Analysts say more action is likely next year, when officials might unveil changes to the way the agency communicates with the public and could debate another round of bond buying. But today, 9 out of 10 Fed officials voted to keep policies unchanged. For investors, this largely means more of the same—ultra low interest rates. “It’s increasingly difficult for investors who require income to meet their needs,” says Mitch Schlesinger, a financial adviser in Bethesda, Md.
The low Treasury yields are pushing investors to buy riskier bonds that offer more yield, advisers say. Schlesinger, for instance, is putting more money into investment-grade corporate bonds and high-yield bonds. And T. Doug Dale, an adviser with Security Ballew Wealth Management in Jackson, Ms., is buying more emerging-market bonds from countries like Brazil, China and India that offer higher-yield bonds and have lower debt levels than many developed countries. But Dale is still keeping a stake in Treasurys, which would do well if European debt problems worsen.
For stocks, the low-yield environment continues to push people into dividend-paying shares, says Devin Pope, an adviser with Albion Financial Group in Salt Lake City. Some companies like Pfizer and General Electric have also recently boosted their dividends, making the holdings more appealing for people who need the income.

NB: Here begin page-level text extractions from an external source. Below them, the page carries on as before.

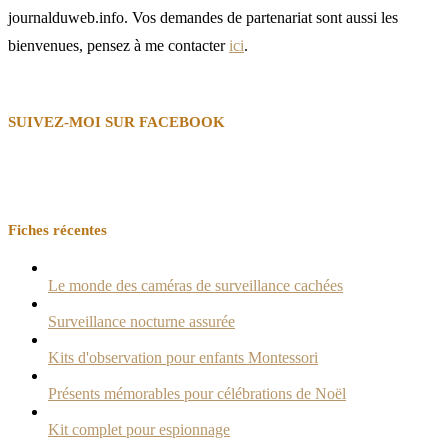
journalduweb.info. Vos demandes de partenariat sont aussi les
bienvenues, pensez à me contacter
ici
.
SUIVEZ-MOI SUR FACEBOOK
Fiches récentes
Le monde des caméras de surveillance cachées
Surveillance nocturne assurée
Kits d'observation pour enfants Montessori
Présents mémorables pour célébrations de Noël
Kit complet pour espionnage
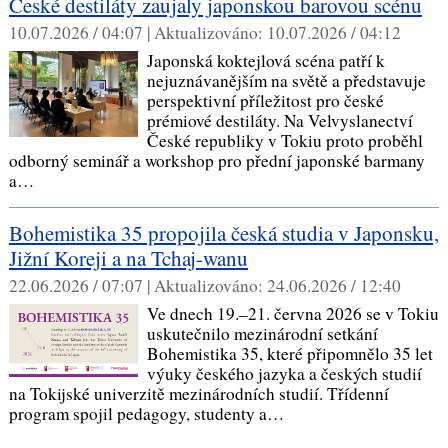
České destiláty zaujaly japonskou barovou scénu
10.07.2026 / 04:07 |
Aktualizováno:
10.07.2026 / 04:12
Japonská koktejlová scéna patří k
nejuznávanějším na světě a představuje
perspektivní příležitost pro české
prémiové destiláty. Na Velvyslanectví
České republiky v Tokiu proto proběhl
odborný seminář a workshop pro přední japonské barmany
a…
Bohemistika 35 propojila česká studia v Japonsku,
Jižní Koreji a na Tchaj-wanu
22.06.2026 / 07:07 |
Aktualizováno:
24.06.2026 / 12:40
Ve dnech 19.–21. června 2026 se v Tokiu
uskutečnilo mezinárodní setkání
Bohemistika 35, které připomnělo 35 let
výuky českého jazyka a českých studií
na Tokijské univerzitě mezinárodních studií. Třídenní
program spojil pedagogy, studenty a…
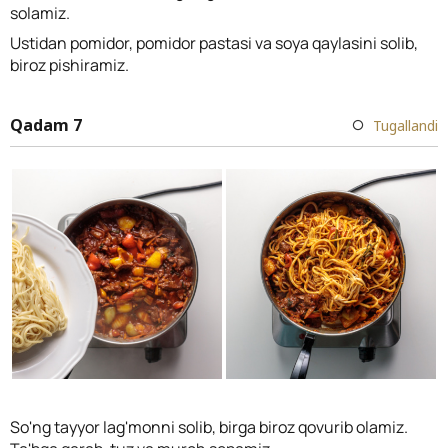
solamiz.
Ustidan pomidor, pomidor pastasi va soya qaylasini solib,
biroz pishiramiz.
Qadam 7
Tugallandi
So'ng tayyor lag'monni solib, birga biroz qovurib olamiz.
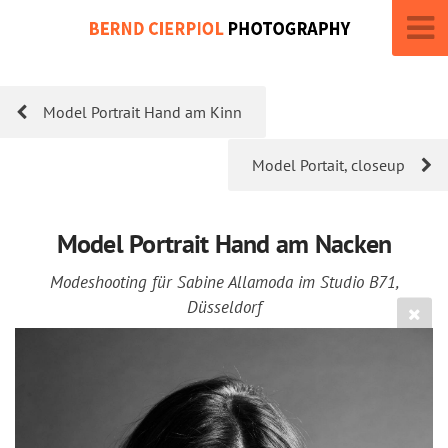
Model Portrait Hand am Kinn
Model Portait, closeup
Model Portrait Hand am Nacken
Modeshooting für Sabine Allamoda im Studio B71,
Düsseldorf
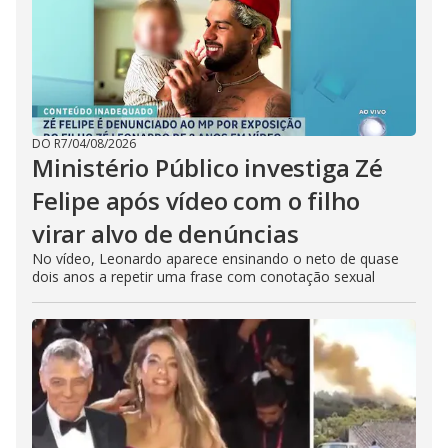
DO R7
/
04/08/2026
Ministério Público investiga Zé
Felipe após vídeo com o filho
virar alvo de denúncias
No vídeo, Leonardo aparece ensinando o neto de quase
dois anos a repetir uma frase com conotação sexual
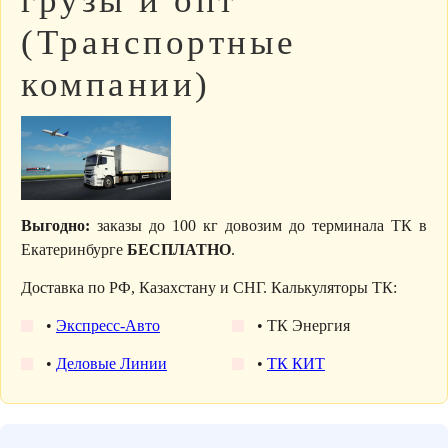
грузы и опт
(Транспортные
компании)
Выгодно:
заказы до 100 кг довозим до терминала ТК в
Екатеринбурге
БЕСПЛАТНО
.
Доставка по РФ, Казахстану и СНГ. Калькуляторы ТК:
•
Экспресс-Авто
• ТК Энергия
•
Деловые Линии
•
ТК КИТ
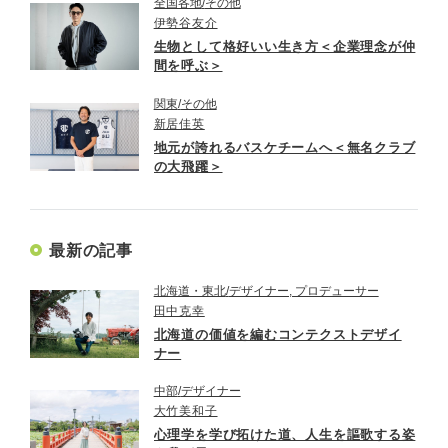
全国各地
その他
伊勢谷友介
生物として格好いい生き方＜企業理念が仲
間を呼ぶ＞
関東
その他
新居佳英
地元が誇れるバスケチームへ＜無名クラブ
の大飛躍＞
最新の記事
北海道・東北
デザイナー, プロデューサー
田中克幸
北海道の価値を編むコンテクストデザイ
ナー
中部
デザイナー
大竹美和子
心理学を学び拓けた道、人生を謳歌する姿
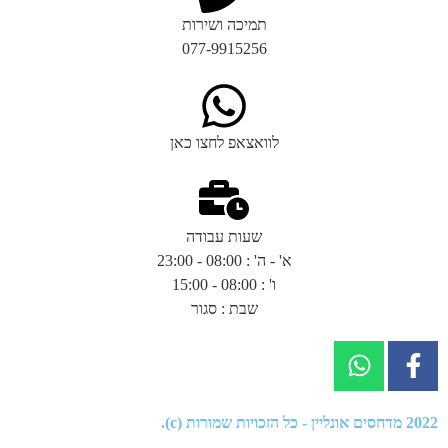
תמיכה ושירות
077-9915256
לוואצאפ לחצו כאן
שעות עבודה
א' - ה' : 08:00 - 23:00
ו' : 08:00 - 15:00
שבת : סגור
2022
מדחסים אונליין
- כל הזכויות שמורות (c).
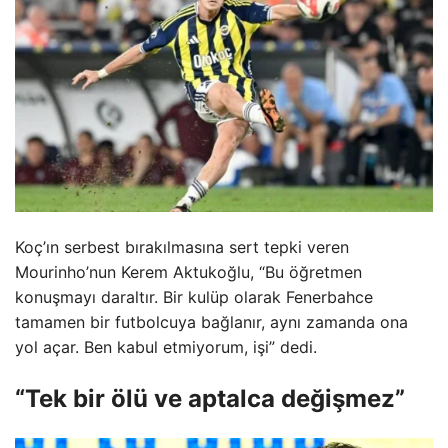
Koç’ın serbest bırakılmasına sert tepki veren
Mourinho’nun Kerem Aktukoğlu, “Bu öğretmen
konuşmayı daraltır. Bir kulüp olarak Fenerbahce
tamamen bir futbolcuya bağlanır, aynı zamanda ona
yol açar. Ben kabul etmiyorum, işi” dedi.
“Tek bir ölü ve aptalca değişmez”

But advisers caution against feeling too emboldened by those expectations. For instance, investors shouldn’t take the Fed’s word as a sign that it’s safe to invest heavily in longer-dated bonds, advisers say. While the Fed says it doesn’t plan to raise rates in the near future, rates can still come up if the economy grows faster than expected — and investors holding longer-dated bonds would see prices drop more than those holding shorter-maturity bonds, says Schlesinger . “It’s a target and that target can change,” he says.